→ **What you will do**: Set each record down exactly, excluding all images.

*** Opening Records for processing ***

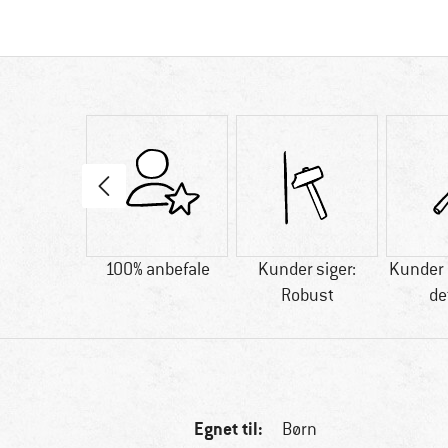
80 g
100% anbefale
Kunder siger:
Kunder 
Robust
de
Egnet til:
Børn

*** Closing Records for processing ***

→ **Output of the exercise**:
80 g
100% anbefale
Kunder siger:
Kunder 
Robust
de
Egnet til:
Børn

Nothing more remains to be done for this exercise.